Allerdings haben wir auch von Anfang an auf die Schwachstellen des Projekts aufmerksam gemacht. Wir haben nämlich gesagt, dass die Höhe des Einkommens so nicht geht, weil sie die Betroffenen im System von Hartz IV festhält und weil das auch Absicht ist. Das war unser Kritikpunkt. Die Bürgerarbeit - das war der Grundsatz - darf nicht mehr kosten, als ohnehin ausgegeben werden muss.

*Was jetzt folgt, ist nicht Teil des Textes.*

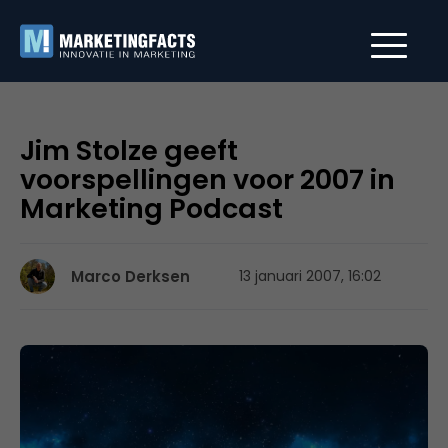
Jim Stolze geeft
voorspellingen voor 2007 in
Marketing Podcast
Marco Derksen
13 januari 2007, 16:02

Interessant ist übrigens, dass dieser Spruch, den am liebsten die FDP zitiert, dass Arbeit mehr einbringen muss als Arbeitslosigkeit, wofür ich absolut bin, immer nur dann herausgekramt wird, wenn es darum geht, die Höhe der Sozialleistungen anzugreifen, und nicht, wenn es darum geht, die Höhe der Einkommen anzugreifen.

Wir haben des Weiteren von Anfang an kritisiert, dass die Beschäftigungsverhältnisse nicht voll sozialversichert sind. Auch das hält Betroffene im System Hartz IV fest, unter anderem deshalb, weil sie keine neuen Ansprüche auf Arbeitslosengeld I erwerben können. Auch das ist Absicht. Aber es ist auch ungerecht, wenn man nämlich bedenkt, dass Bürgerarbeit bis zu drei Jahre dauern kann und dass Menschen normalerweise bereits nach einem Jahr Arbeit einen Anspruch auf Arbeitslosengeld I von mindestens einem halben Jahr erwerben.  

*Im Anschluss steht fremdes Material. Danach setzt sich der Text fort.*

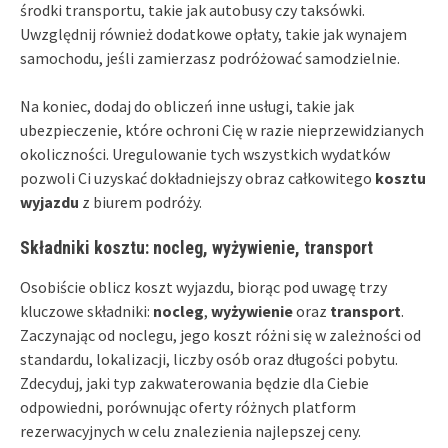
środki transportu, takie jak autobusy czy taksówki.
Uwzględnij również dodatkowe opłaty, takie jak wynajem
samochodu, jeśli zamierzasz podróżować samodzielnie.
Na koniec, dodaj do obliczeń inne usługi, takie jak
ubezpieczenie, które ochroni Cię w razie nieprzewidzianych
okoliczności. Uregulowanie tych wszystkich wydatków
pozwoli Ci uzyskać dokładniejszy obraz całkowitego
kosztu
wyjazdu
z biurem podróży.
Składniki kosztu: nocleg, wyżywienie, transport
Osobiście oblicz koszt wyjazdu, biorąc pod uwagę trzy
kluczowe składniki:
nocleg
,
wyżywienie
oraz
transport
.
Zaczynając od noclegu, jego koszt różni się w zależności od
standardu, lokalizacji, liczby osób oraz długości pobytu.
Zdecyduj, jaki typ zakwaterowania będzie dla Ciebie
odpowiedni, porównując oferty różnych platform
rezerwacyjnych w celu znalezienia najlepszej ceny.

Wir haben kritisiert, dass die Zuweisung in die Bürgerarbeit durch die Ämter geschieht und dass das ohne Wahlmöglichkeiten für die Betroffenen passiert. Da haben wir es mit sehr unterschiedlichen Problemen zu tun gehabt. Es kann immerhin sein, dass Menschen für bestimmte Tätigkeiten unterqualifiziert sind. Wenn Menschen eine Bibliothek aufbauen sollen, die selten Bücher lesen, kann man das durchaus ambivalent sehen.
Es ist aber auch eine Überqualifikation möglich oder es ist möglich, dass Leute gar nicht die soziale Kompetenz haben, zum Beispiel Beratungs- oder Betreuungstätigkeit durchzuführen, weil sie selber Beratung und Betreuung brauchen. Aber das ist in dem Projekt nicht berücksichtigt. So kommt es zu Frustrationen und so kommt es auch dazu, dass Menschen Arbeit ablehnen, und dann kommt es leider zu Sanktionen. Das ist möglicherweise eines der Ziele des Projekts gewesen und auch das kann man nur kritisieren.

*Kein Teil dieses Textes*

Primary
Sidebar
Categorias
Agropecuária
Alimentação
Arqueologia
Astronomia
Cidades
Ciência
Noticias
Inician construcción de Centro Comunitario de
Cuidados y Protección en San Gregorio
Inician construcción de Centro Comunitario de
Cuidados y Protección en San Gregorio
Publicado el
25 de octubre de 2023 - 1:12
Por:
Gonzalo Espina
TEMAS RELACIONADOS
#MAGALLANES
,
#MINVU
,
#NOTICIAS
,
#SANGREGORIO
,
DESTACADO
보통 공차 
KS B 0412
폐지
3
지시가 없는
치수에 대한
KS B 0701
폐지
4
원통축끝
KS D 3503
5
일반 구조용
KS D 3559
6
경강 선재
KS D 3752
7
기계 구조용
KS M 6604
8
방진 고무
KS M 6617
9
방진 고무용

Aus all diesen Problemen resultiert unser Antrag. Sie finden zu den benannten Problemen unsere Vorschläge. Wir halten den Antrag auch deshalb für notwendig, weil schon jetzt sichtbar wird, dass das Bundesprojekt unter den gleichen Bedingungen stattfinden soll wie das Modellprojekt in Sachsen-Anhalt.

Um einigen Argumenten vor allem der CDU gleich von Anfang an zu begegnen: Sie haben selbstverständlich vollkommen Recht, wenn Sie sagen, Sie könnten niemandem erklären, warum eine Frisörin mit einem Tarifabschluss und einer 40-Stunden-Woche weniger verdient als ein Bürgerarbeiter mit 30 Wochenstunden in einer Arbeitsmaßnahme. Genau das können Sie niemandem erklären. Aber mein Problem ist, dass Sie die Höhe des Einkommens des Bürgerarbeiters angreifen und sich nicht um das Einkommen der Frisörin kümmern.
Das Einzige, was wirklich hilft, ist ein gesetzlicher Mindestlohn.
Wir wollen mit solchen Forderungen Druck ausüben. Wir wollen  Druck ausüben auf eine Gesellschaft, die es zulässt, dass Menschen trotz einer Vollzeittätigkeit auf staatliche Hilfe angewiesen sind, denn das kann einfach nicht wahr sein.